In their music and stage presence, Vancouver's The Organ is brooding and distant. Their melancholy eighties style and somber, personal lyrics have ensured the inevitable comparisons to Morrissey and early eighties Manchester. In person however, lead vocalist Katie Sketch is friendly and open – the opposite of the dreary, depressed stereotype I was half-expecting, proving the Organ and their reserved, minimal sounds are not just following a trend. She took a few minutes of her time pre- NXNE show on Saturday to chat with me about the band.
Hey, how's it going? Thanks for taking the time to chat; I'm sure you're really busy…
No problem, I'm not at all really – I'm drinking a beer and reading a magazine on my friend's patio right now actually. I didn't wake up 'til 2.
How are you feeling about your show tonight?
We're feeling pretty good, we'll be feeling pretty nervy later on, but right now I'm not thinking about it. Tonight we'll be more nervy. More nervy – that sounds really intelligent…
Have you had a chance to check out any of the other shows at NXNE?
No, we just got in yesterday, and we're leaving tomorrow. We're all staying at different places, just taking a little break from each other.
Do you find it daunting now that your shows are drawing bigger crowds?
Absolutely…you can't prepare for them, so you try not to think about it. But we find the smaller shows harder to deal with. It's harder to play with 5 people staring at you…it's way more intimidating. The more crowded the room, the easier it gets for us except maybe our guitar player. The small, cold rooms are the worst. But it's an issue every night. Last week, we played during game six in Calgary…that was hard. But tonight we'll be fine.
I keep reading that you guys find it hard to play live.
We were really uncomfortable. It's getting easier, but it's not natural. We're very, very self-conscious – that's probably the best way to put it.
Did you find Vancouver a good place to start off, an easy place?
Yeah it was a great place to start. We just started playing for friends and the word spread…I think Vancouver is a hard place to "conquer", but once you have a fan base it's easier.
How does Vancouver configure into your songs…what effect has the city had on you and your music?
People ask us that a lot, I'm not sure if it has an obvious effect…it's hard to tell, I haven't lived anywhere else. There are parallels; it's a rainy city…if I grew up in California, could I write the same songs? I really don't know.
Your sound gets defined over and over in the press-New Wave, eighties, minimal, brooding…how would you describe your sound?
Originally we had no idea what sound we were going for.
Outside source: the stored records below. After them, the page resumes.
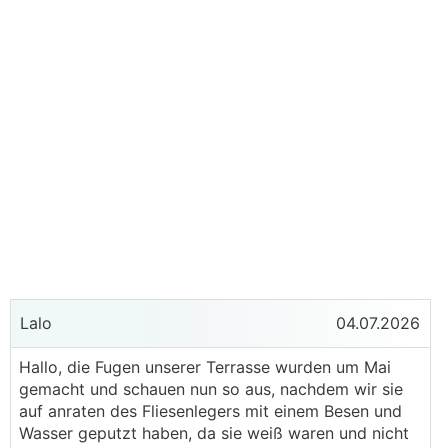
Lalo
04.07.2026
Hallo, die Fugen unserer Terrasse wurden um Mai
gemacht und schauen nun so aus, nachdem wir sie
auf anraten des Fliesenlegers mit einem Besen und
Wasser geputzt haben, da sie weiß waren und nicht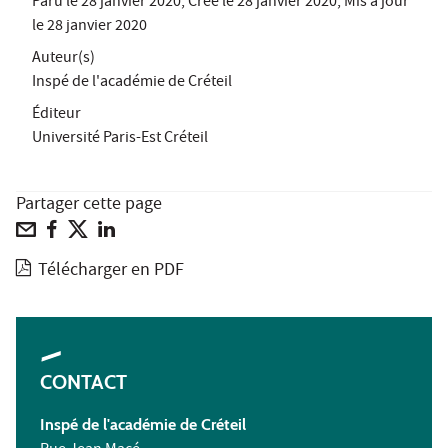
Paru le
28 janvier 2020
, Créé le
28 janvier 2020
, Mis à jour
le
28 janvier 2020
Auteur(s)
Inspé de l'académie de Créteil
Éditeur
Université Paris-Est Créteil
Partager cette page
Télécharger en PDF
CONTACT
Inspé
de l'académie de Créteil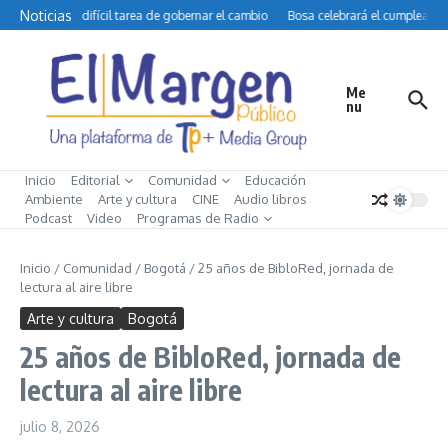
Saltar al contenido
Noticias
Petro y la difícil tarea de gobernar el cambio
Bosa celebrará el cumpleaños 
Me
nu
Inicio
Editorial
Comunidad
Educación
Ambiente
Arte y cultura
CINE
Audio libros
Podcast
Video
Programas de Radio
Inicio
/
Comunidad
/
Bogotá
/
25 años de BibloRed, jornada de
lectura al aire libre
Arte y cultura
Bogotá
25 años de BibloRed, jornada de
lectura al aire libre
julio 8, 2026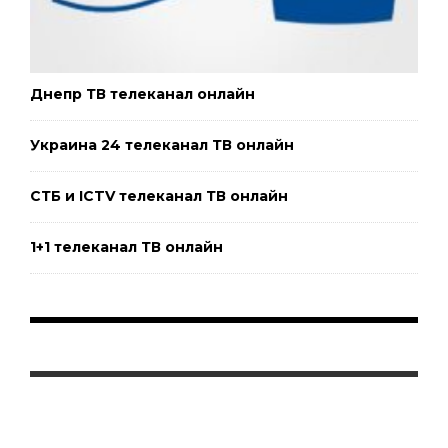
Днепр ТВ телеканал онлайн
Украина 24 телеканал ТВ онлайн
СТБ и ICTV телеканал ТВ онлайн
1+1 телеканал ТВ онлайн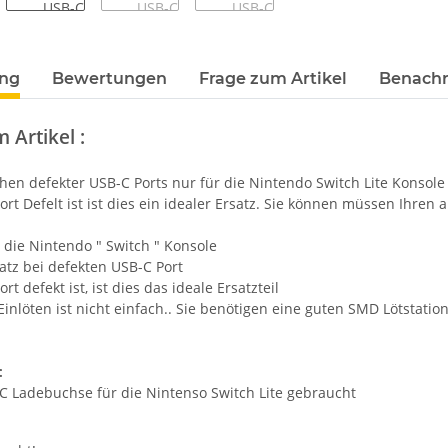
terkarten anzeigen
ung
Bewertungen
Frage zum Artikel
Benachr
 Artikel :
en defekter USB-C Ports nur für die Nintendo Switch Lite Konsole
Port Defelt ist ist dies ein idealer Ersatz. Sie können müssen Ihren
 die Nintendo " Switch " Konsole
satz bei defekten USB-C Port
ort defekt ist, ist dies das ideale Ersatzteil
inlöten ist nicht einfach.. Sie benötigen eine guten SMD Lötstatio
:
C Ladebuchse für die Nintenso Switch Lite gebraucht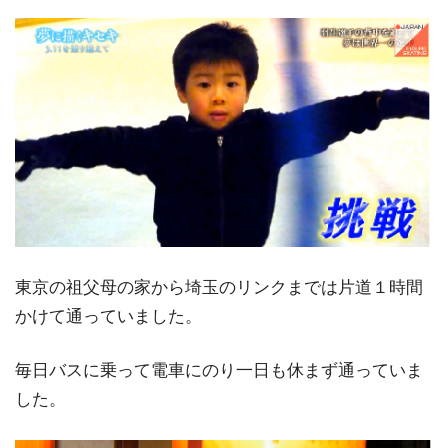
東京の祖父母の家から埼玉のリンクまでは片道１時間
かけて通っていました。
毎日バスに乗って電車にのり一日も休まず通っていま
した。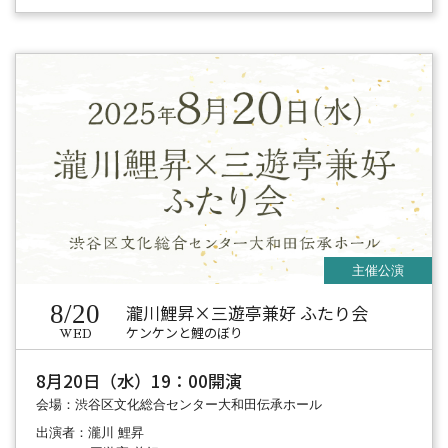
8/20
瀧川鯉昇×三遊亭兼好 ふたり会
ケンケンと鯉のぼり
WED
8月20日（水）19：00開演
会場：渋谷区文化総合センター大和田伝承ホール
出演者：瀧川 鯉昇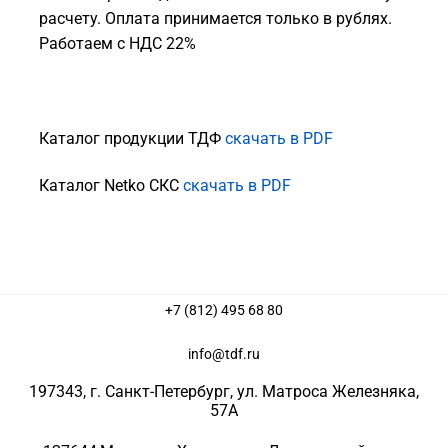
расчету. Оплата принимается только в рублях.
Работаем с НДС 22%
Каталог продукции ТДФ
скачать в PDF
Каталог Netko СКС
скачать в PDF
+7 (812) 495 68 80
info@tdf.ru
197343
, г.
Санкт-Петербург
, ул.
Матроса Железняка,
57A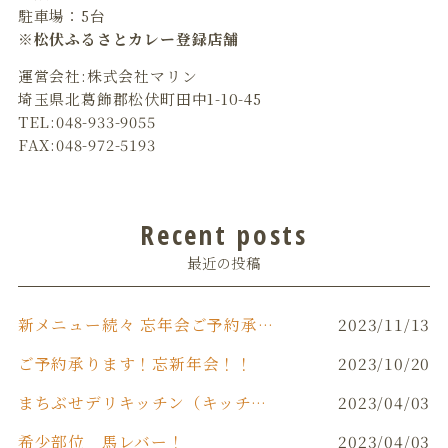
駐車場：5台
※松伏ふるさとカレー登録店舗
運営会社:株式会社マリン
埼玉県北葛飾郡松伏町田中1-10-45
TEL:048-933-9055
FAX:048-972-5193
Recent posts
最近の投稿
新メニュー続々 忘年会ご予約承り中です‼️
2023/11/13
ご予約承ります！忘新年会！！
2023/10/20
まちぶせデリキッチン（キッチンカー）
2023/04/03
希少部位 馬レバー！
2023/04/03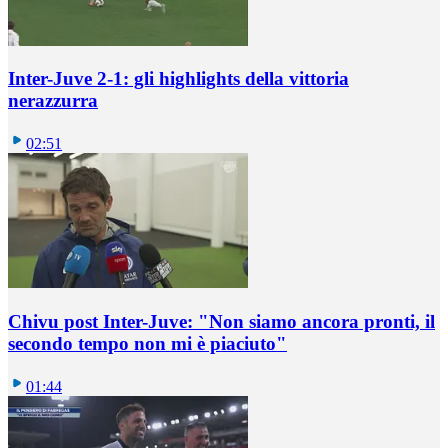
Inter-Juve 2-1: gli highlights della vittoria
nerazzurra
02:51
Chivu post Inter-Juve: "Non siamo ancora pronti, il
secondo tempo non mi è piaciuto"
01:44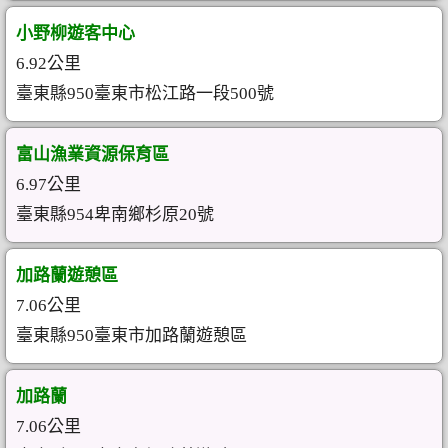
小野柳遊客中心
6.92公里
臺東縣950臺東市松江路一段500號
富山漁業資源保育區
6.97公里
臺東縣954卑南鄉杉原20號
加路蘭遊憩區
7.06公里
臺東縣950臺東市加路蘭遊憩區
加路蘭
7.06公里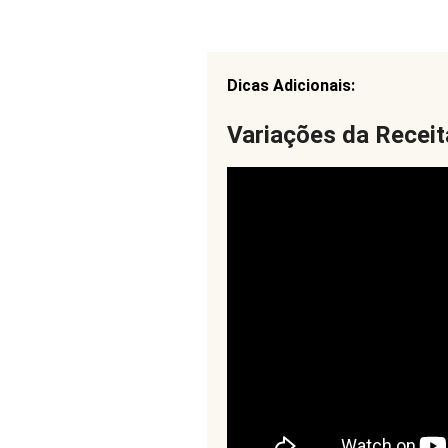
Dicas Adicionais:
Variações da Receit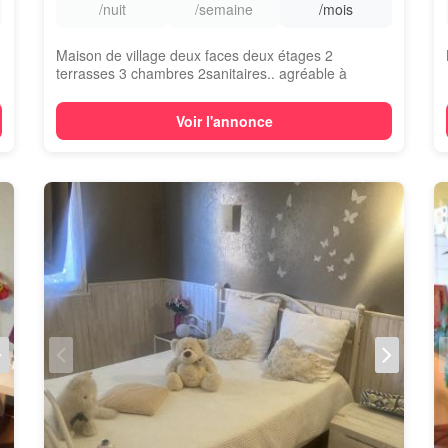
/nuit
/semaine
/mois
Maison de village deux faces deux étages 2
terrasses 3 chambres 2sanitaires.. agréable à
vivre...
Voir l'annonce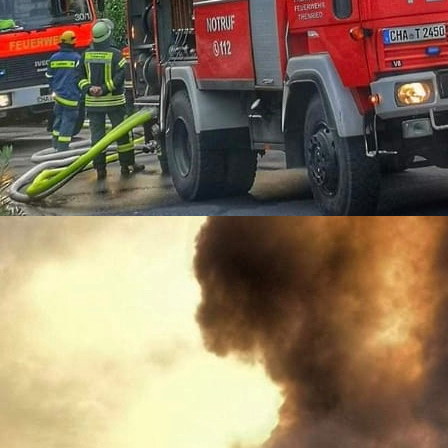
09-12-04_1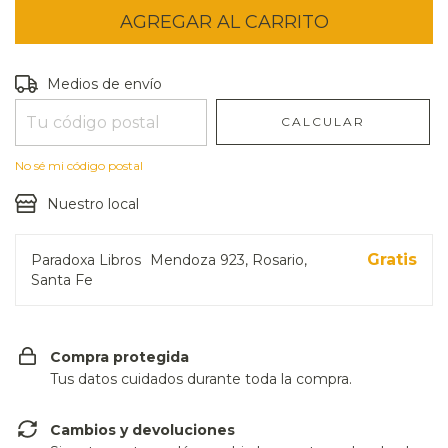
Entregas para el CP:
CAMBIAR CP
Medios de envío
CALCULAR
No sé mi código postal
Nuestro local
Gratis
Paradoxa Libros
Mendoza 923, Rosario,
Santa Fe
Compra protegida
Tus datos cuidados durante toda la compra.
Cambios y devoluciones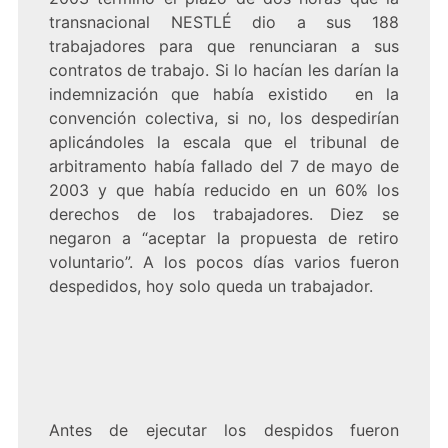
transnacional NESTLÉ dio a sus 188
trabajadores para que renunciaran a sus
contratos de trabajo. Si lo hacían les darían la
indemnización que había existido en la
convención colectiva, si no, los despedirían
aplicándoles la escala que el tribunal de
arbitramento había fallado del 7 de mayo de
2003 y que había reducido en un 60% los
derechos de los trabajadores. Diez se
negaron a “aceptar la propuesta de retiro
voluntario”. A los pocos días varios fueron
despedidos, hoy solo queda un trabajador.
Antes de ejecutar los despidos fueron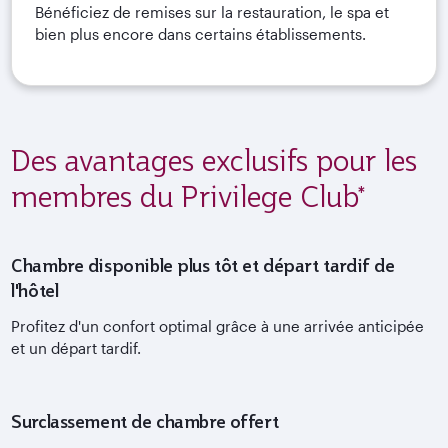
Bénéficiez de remises sur la restauration, le spa et
bien plus encore dans certains établissements.
Des avantages exclusifs pour les
membres du Privilege Club*
Chambre disponible plus tôt et départ tardif de
l'hôtel
Profitez d'un confort optimal grâce à une arrivée anticipée
et un départ tardif.
Surclassement de chambre offert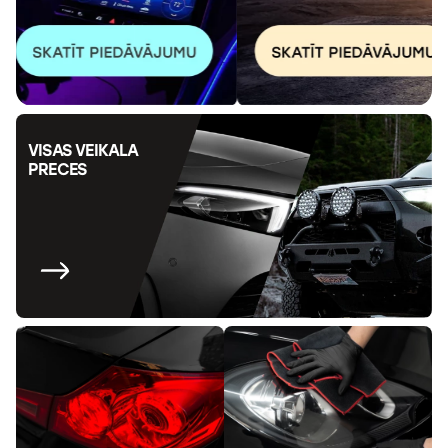
Auto
aksesuāri
Auto
tehniskās
apkopes
piederumi
Auto
VISAS VEIKALA
ķīmija,
PRECES
dīteilings,
aplīmēšana
Motociklu un
velosipēdu
apgaismojums
un aksesuāri
Serviss
Automobiļu
lukturu
remonts un
atjaunošana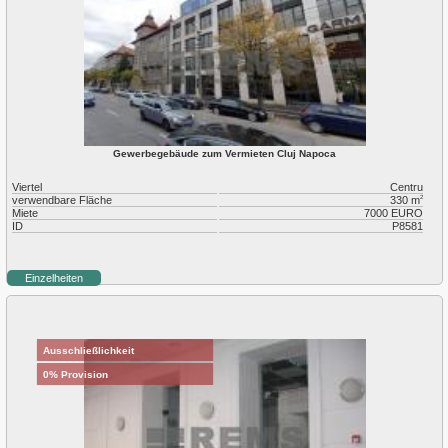
Gewerbegebäude zum Vermieten Cluj Napoca
Viertel
Centru
verwendbare Fläche
330 m
2
Miete
7000 EURO
ID
P8581
Einzelheiten
Ausschließlichkeit
0% Provision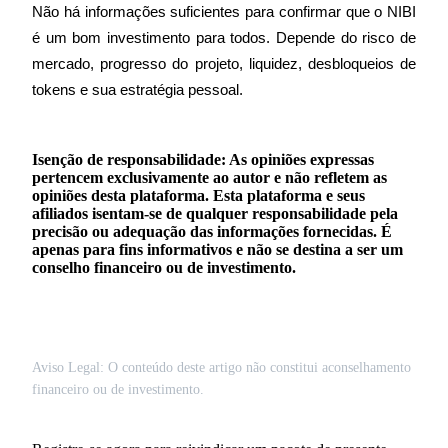
Não há informações suficientes para confirmar que o NIBI 
é um bom investimento para todos. Depende do risco de 
mercado, progresso do projeto, liquidez, desbloqueios de 
tokens e sua estratégia pessoal.
Isenção de responsabilidade: As opiniões expressas
pertencem exclusivamente ao autor e não refletem as
opiniões desta plataforma. Esta plataforma e seus
afiliados isentam-se de qualquer responsabilidade pela
precisão ou adequação das informações fornecidas. É
apenas para fins informativos e não se destina a ser um
conselho financeiro ou de investimento.
Aviso Legal: O conteúdo deste artigo não constitui aconselhamento
financeiro ou de investimento.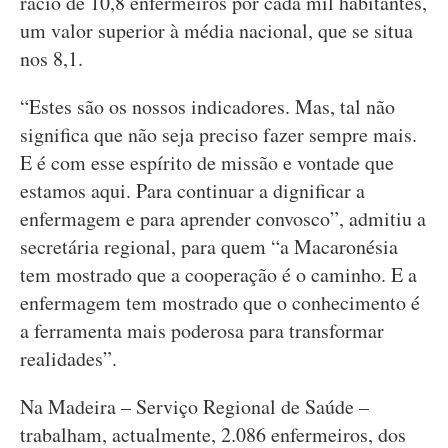
rácio de 10,8 enfermeiros por cada mil habitantes,
um valor superior à média nacional, que se situa
nos 8,1.
“Estes são os nossos indicadores. Mas, tal não
significa que não seja preciso fazer sempre mais.
E é com esse espírito de missão e vontade que
estamos aqui. Para continuar a dignificar a
enfermagem e para aprender convosco”, admitiu a
secretária regional, para quem “a Macaronésia
tem mostrado que a cooperação é o caminho. E a
enfermagem tem mostrado que o conhecimento é
a ferramenta mais poderosa para transformar
realidades”.
Na Madeira – Serviço Regional de Saúde –
trabalham, actualmente, 2.086 enfermeiros, dos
It's hard, how do you explain sound anyway? But the audience needs a reference point so I understand why writers need to define it; I'd do it too. I just don't like putting ideas in people's heads. As far as being minimal music, I just hope it's not boring. That's the fine line. Minimal can be another word for boring.
How have things changed since Sinking Hearts?
Everyone's become better players. And we've gone from our early twenties to mid-twenties. But nothing's changed drastically. We're quite a bit more comfortable, but we know we have a long way to go; our next album could sound completely different than now.
How do you guys all get along with each other?
We get along well, there's lots of bickering, always about the stupid things, like 'where did you put my sunflower seeds'?….I think every band experiences that. I mean there's 5 girls….honestly though, we have so much fun. We are always up for a party, always laughing hysterically, it's just the small stuff we bicker about.
What are your plans for the next while?
We have the rest of Canadian tour, then more song writing, then it's up in the air. It depends on interest from international labels. There are only so many times you can tour Canada. There's a good chance that in the Fall things will be happening.